(Data records)

▼

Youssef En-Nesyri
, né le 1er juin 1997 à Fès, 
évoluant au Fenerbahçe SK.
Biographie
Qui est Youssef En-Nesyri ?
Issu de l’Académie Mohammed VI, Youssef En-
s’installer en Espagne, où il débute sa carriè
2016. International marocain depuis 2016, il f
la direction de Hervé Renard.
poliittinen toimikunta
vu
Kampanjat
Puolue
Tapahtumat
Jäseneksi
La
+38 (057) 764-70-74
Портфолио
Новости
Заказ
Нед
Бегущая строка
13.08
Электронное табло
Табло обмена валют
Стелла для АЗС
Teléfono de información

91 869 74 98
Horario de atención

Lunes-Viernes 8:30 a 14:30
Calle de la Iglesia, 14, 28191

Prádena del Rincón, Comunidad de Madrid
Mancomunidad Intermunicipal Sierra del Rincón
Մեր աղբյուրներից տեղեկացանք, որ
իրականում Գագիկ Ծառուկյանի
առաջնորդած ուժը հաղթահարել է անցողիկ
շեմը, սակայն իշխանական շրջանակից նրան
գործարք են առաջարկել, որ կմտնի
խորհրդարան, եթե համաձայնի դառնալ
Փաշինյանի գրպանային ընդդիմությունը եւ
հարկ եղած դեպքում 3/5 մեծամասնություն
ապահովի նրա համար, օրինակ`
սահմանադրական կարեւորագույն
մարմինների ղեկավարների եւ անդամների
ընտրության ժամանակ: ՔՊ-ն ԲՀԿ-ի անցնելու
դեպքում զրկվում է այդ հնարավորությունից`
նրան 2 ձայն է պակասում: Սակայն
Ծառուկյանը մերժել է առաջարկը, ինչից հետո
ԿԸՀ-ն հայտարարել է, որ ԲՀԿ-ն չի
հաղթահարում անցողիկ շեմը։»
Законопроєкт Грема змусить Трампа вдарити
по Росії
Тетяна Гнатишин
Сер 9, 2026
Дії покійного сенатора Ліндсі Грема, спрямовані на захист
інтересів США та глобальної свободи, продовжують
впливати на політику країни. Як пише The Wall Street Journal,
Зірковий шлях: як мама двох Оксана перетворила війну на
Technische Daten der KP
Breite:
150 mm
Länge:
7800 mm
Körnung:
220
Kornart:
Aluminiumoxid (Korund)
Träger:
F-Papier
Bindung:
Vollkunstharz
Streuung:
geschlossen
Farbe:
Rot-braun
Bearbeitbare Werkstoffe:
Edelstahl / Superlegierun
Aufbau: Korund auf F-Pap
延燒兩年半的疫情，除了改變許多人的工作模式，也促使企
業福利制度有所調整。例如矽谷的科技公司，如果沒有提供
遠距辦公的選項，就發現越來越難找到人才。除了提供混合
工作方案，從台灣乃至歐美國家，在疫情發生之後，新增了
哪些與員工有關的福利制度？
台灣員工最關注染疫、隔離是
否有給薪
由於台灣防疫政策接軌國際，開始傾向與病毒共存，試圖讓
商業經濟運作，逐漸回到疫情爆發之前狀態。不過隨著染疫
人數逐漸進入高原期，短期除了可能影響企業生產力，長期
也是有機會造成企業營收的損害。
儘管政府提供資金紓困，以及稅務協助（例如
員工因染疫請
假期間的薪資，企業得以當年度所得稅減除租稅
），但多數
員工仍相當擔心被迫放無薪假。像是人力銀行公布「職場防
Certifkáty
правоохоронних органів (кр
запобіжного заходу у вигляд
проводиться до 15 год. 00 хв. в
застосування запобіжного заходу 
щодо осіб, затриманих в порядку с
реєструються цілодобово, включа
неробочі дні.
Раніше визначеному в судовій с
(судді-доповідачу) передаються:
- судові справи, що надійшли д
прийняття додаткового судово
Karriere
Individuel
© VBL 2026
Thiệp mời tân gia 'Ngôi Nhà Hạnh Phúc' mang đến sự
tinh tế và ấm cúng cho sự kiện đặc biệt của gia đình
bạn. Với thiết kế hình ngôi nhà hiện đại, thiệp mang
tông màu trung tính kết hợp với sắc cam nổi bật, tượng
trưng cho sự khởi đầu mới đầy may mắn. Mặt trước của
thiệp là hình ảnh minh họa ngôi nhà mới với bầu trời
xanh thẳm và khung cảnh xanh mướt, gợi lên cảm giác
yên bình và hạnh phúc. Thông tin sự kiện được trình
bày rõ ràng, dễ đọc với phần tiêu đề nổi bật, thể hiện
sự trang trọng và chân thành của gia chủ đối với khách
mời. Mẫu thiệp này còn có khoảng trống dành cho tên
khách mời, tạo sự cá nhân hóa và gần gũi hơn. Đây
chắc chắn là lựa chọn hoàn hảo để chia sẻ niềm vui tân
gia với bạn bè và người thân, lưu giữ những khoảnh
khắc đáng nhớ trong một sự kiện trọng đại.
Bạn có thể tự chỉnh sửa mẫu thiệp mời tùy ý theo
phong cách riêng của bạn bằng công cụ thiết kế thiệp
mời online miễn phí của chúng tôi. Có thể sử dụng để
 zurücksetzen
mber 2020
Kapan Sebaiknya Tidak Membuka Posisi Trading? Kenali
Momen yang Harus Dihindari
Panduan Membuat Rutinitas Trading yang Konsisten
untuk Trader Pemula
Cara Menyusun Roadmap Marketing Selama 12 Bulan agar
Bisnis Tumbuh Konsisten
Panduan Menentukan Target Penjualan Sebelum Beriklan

▲

# Task
An exact copy of all the records above is needed.

# Exercise response
Youssef En-Nesyri
, né le 1er juin 1997 à Fès, 
évoluant au Fenerbahçe SK.
Biographie
Qui est Youssef En-Nesyri ?
Issu de l’Académie Mohammed VI, Youssef En-
s’installer en Espagne, où il débute sa carriè
2016. International marocain depuis 2016, il f
la direction de Hervé Renard.
poliittinen toimikunta
vu
Kampanjat
Puolue
Tapahtumat
Jäseneksi
La
+38 (057) 764-70-74
Портфолио
Новости
Заказ
Нед
Бегущая строка
13.08
Электронное табло
Табло обмена валют
Стелла для АЗС
Teléfono de información

91 869 74 98
Horario de atención

Lunes-Viernes 8:30 a 14:30
Calle de la Iglesia, 14, 28191

Prádena del Rincón, Comunidad de Madrid
Mancomunidad Intermunicipal Sierra del Rincón
Մեր աղբյուրներից տեղեկացանք, որ
իրականում Գագիկ Ծառուկյանի
առաջնորդած ուժը հաղթահարել է անցողիկ
շեմը, սակայն իշխանական շրջանակից նրան
գործարք են առաջարկել, որ կմտնի
խորհրդարան, եթե համաձայնի դառնալ
Փաշինյանի գրպանային ընդդիմությունը եւ
հարկ եղած դեպքում 3/5 մեծամասնություն
ապահովի նրա համար, օրինակ`
սահմանադրական կարեւորագույն
մարմինների ղեկավարների եւ անդամների
ընտրության ժամանակ: ՔՊ-ն ԲՀԿ-ի անցնելու
դեպքում զրկվում է այդ հնարավորությունից`
նրան 2 ձայն է պակասում: Սակայն
Ծառուկյանը մերժել է առաջարկը, ինչից հետո
ԿԸՀ-ն հայտարարել է, որ ԲՀԿ-ն չի
հաղթահարում անցողիկ շեմը։»
Законопроєкт Грема змусить Трампа вдарити
по Росії
Тетяна Гнатишин
Сер 9, 2026
Дії покійного сенатора Ліндсі Грема, спрямовані на захист
інтересів США та глобальної свободи, продовжують
впливати на політику країни. Як пише The Wall Street Journal,
Зірковий шлях: як мама двох Оксана перетворила війну на
Technische Daten der KP
Breite:
150 mm
Länge:
7800 mm
Körnung:
220
Kornart:
Aluminiumoxid (Korund)
Träger:
F-Papier
Bindung:
Vollkunstharz
Streuung:
geschlossen
Farbe:
Rot-braun
Bearbeitbare Werkstoffe:
Edelstahl / Superlegierun
Aufbau: Korund auf F-Pap
延燒兩年半的疫情，除了改變許多人的工作模式，也促使企
業福利制度有所調整。例如矽谷的科技公司，如果沒有提供
遠距辦公的選項，就發現越來越難找到人才。除了提供混合
工作方案，從台灣乃至歐美國家，在疫情發生之後，新增了
哪些與員工有關的福利制度？
台灣員工最關注染疫、隔離是
否有給薪
由於台灣防疫政策接軌國際，開始傾向與病毒共存，試圖讓
商業經濟運作，逐漸回到疫情爆發之前狀態。不過隨著染疫
人數逐漸進入高原期，短期除了可能影響企業生產力，長期
也是有機會造成企業營收的損害。
儘管政府提供資金紓困，以及稅務協助（例如
員工因染疫請
假期間的薪資，企業得以當年度所得稅減除租稅
），但多數
員工仍相當擔心被迫放無薪假。像是人力銀行公布「職場防
Certifkáty
правоохоронних органів (кр
запобіжного заходу у вигляд
проводиться до 15 год. 00 хв. в
застосування запобіжного заходу 
щодо осіб, затриманих в порядку с
реєструються цілодобово, включа
неробочі дні.
Раніше визначеному в судовій с
(судді-доповідачу) передаються:
- судові справи, що надійшли д
прийняття додаткового судово
Karriere
Individuel
© VBL 2026
Thiệp mời tân gia 'Ngôi Nhà Hạnh Phúc' mang đến sự
tinh tế và ấm cúng cho sự kiện đặc biệt của gia đình
bạn. Với thiết kế hình ngôi nhà hiện đại, thiệp mang
tông màu trung tính kết hợp với sắc cam nổi bật, tượng
trưng cho sự khởi đầu mới đầy may mắn. Mặt trước của
thiệp là hình ảnh minh họa ngôi nhà mới với bầu trời
xanh thẳm và khung cảnh xanh mướt, gợi lên cảm giác
yên bình và hạnh phúc. Thông tin sự kiện được trình
bày rõ ràng, dễ đọc với phần tiêu đề nổi bật, thể hiện
sự trang trọng và chân thành của gia chủ đối với khách
mời. Mẫu thiệp này còn có khoảng trống dành cho tên
khách mời, tạo sự cá nhân hóa và gần gũi hơn. Đây
chắc chắn là lựa chọn hoàn hảo để chia sẻ niềm vui tân
gia với bạn bè và người thân, lưu giữ những khoảnh
khắc đáng nhớ trong một sự kiện trọng đại.
Bạn có thể tự chỉnh sửa mẫu thiệp mời tùy ý theo
phong cách riêng của bạn bằng công cụ thiết kế thiệp
mời online miễn phí của chúng tôi. Có thể sử dụng để
 zurücksetzen
mber 2020
Kapan Sebaiknya Tidak Membuka Posisi Trading? Kenali
Momen yang Harus Dihindari
Panduan Membuat Rutinitas Trading yang Konsisten
untuk Trader Pemula
Cara Menyusun Roadmap Marketing Selama 12 Bulan agar
Bisnis Tumbuh Konsisten
Panduan Menentukan Target Penjualan Sebelum Beriklan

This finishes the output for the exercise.